Tuesday, June 27, 2006

Granddad blogging: Tuition

Last week in granddad blogging, my grandfather told an old family ghost story. Now he describes how he went to college and paid for his first year.

My mother and daddy didn’t want me to farm, because they had such a rough go of it. They wanted me to do something else, I don’t know if they didn’t think I could. I don’t know what they thought. But anyway... and I wanted to go to college, too. I went over to Murfreesboro to try to get a football scholarship. I played football in high school. I wasn’t very good, but I didn’t know I wasn’t. But anyway the boy I went with, that Murfreesboro did want decided he wasn’t gonna go, so they had no more interest in me.

I had taken agriculture in high school, and the agriculture agent came by and he and my daddy were talking about college and said that if was gonna go to school I was just as well to go to the best one. My daddy wanted to know what that was. And the man said the University of Tennessee.

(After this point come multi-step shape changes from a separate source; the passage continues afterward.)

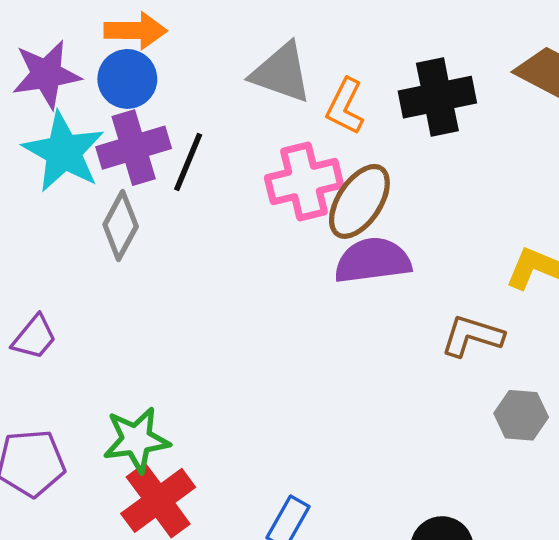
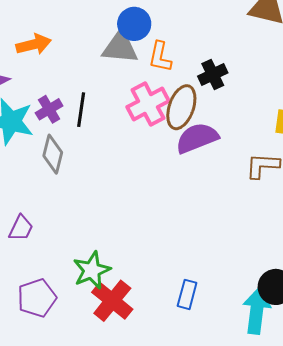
blue circle: (127, 79) -> (134, 24), moved
black cross: (437, 97) -> (213, 74), moved, size x0.7
purple cross: (134, 148) -> (49, 109), size x0.7

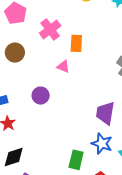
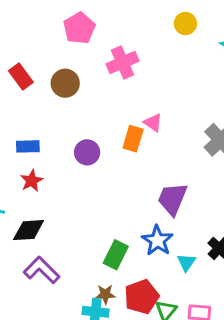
orange rectangle: (76, 43) -> (133, 139), moved
pink triangle: (63, 67) -> (153, 123), moved

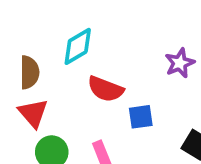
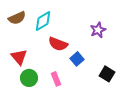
brown semicircle: (29, 72) -> (17, 18), moved, turned 66
blue square: (141, 117) -> (77, 59), turned -32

I don’t think either one of us had heard of the University of Tennessee at that particular time. So I went on up there, the only thing is I didn’t have any money. I think I had saved thirty dollars from a black sheep that was mine. I got the wool and I got the lambs. I accumulated thirty dollars. And I had a pony that I had ridden to school for a long, long time, and I sold him for thirty dollars. That made sixty. And I reckon my mother and daddy gave me forty. Anyway I headed to UT with a 100 dollars, that had to be room and board and tuition, books, clothes, everything. I hitchhiked up there. I hitchiked home at Thanksgiving and I hitch hiked back home at Christmas.

Uncle Ben didn’t want me to go to college. And he had a pretty good sized farm, it’s where his son lives now. But he had thirteen acres across the creek and he told me that if I wouldn’t go to college, he’d give me that thirteen acres to start a farm with and that I’d be better off farming than I would going to college. He mighta been right, I don’t know. But anyway that wasn’t what I wanted, and my mother and daddy did neither. So I managed to go to college.

I had a hundred dollars when I started to college the first year. And that was to pay my tuition, my books, my room and board and everything else. Well, I got a job firing furnaces to get a place to stay free. I got a job workin’ in a greasy spoon, a restaurant, to get some meals. And I got a job working out at the farm for twenty-five or thirty cents and hour, I’ve forgotten which. It was a National Youth Act, one of Roosevelt’s government programs.Fort Sanders garden
The house where my grandfather stoked the furnace

And I just barely made it through, and came home that quarter and had no money at all. And no way of getting any, ‘cause I’d sold my pony and sheep and things I had to get the first hundred dollars together. I didn’t have anything else left. And I didn’t know how much my daddy could or couldn’t have given me. I don’t think he could have given me a hundred dollars.

But he and Uncle Ben talked and Uncle Ben said “Looks like he’s gonna go. So here’s fifty dollars Neal for him to go next quarter.” I reckon my daddy had fifty dollars, I don’t know, anyway. I just went a quarter at a time. Just went a quarter at a time. But then my daddy started working on the tobacco floor in Gallatin. Five dollars a day, big money.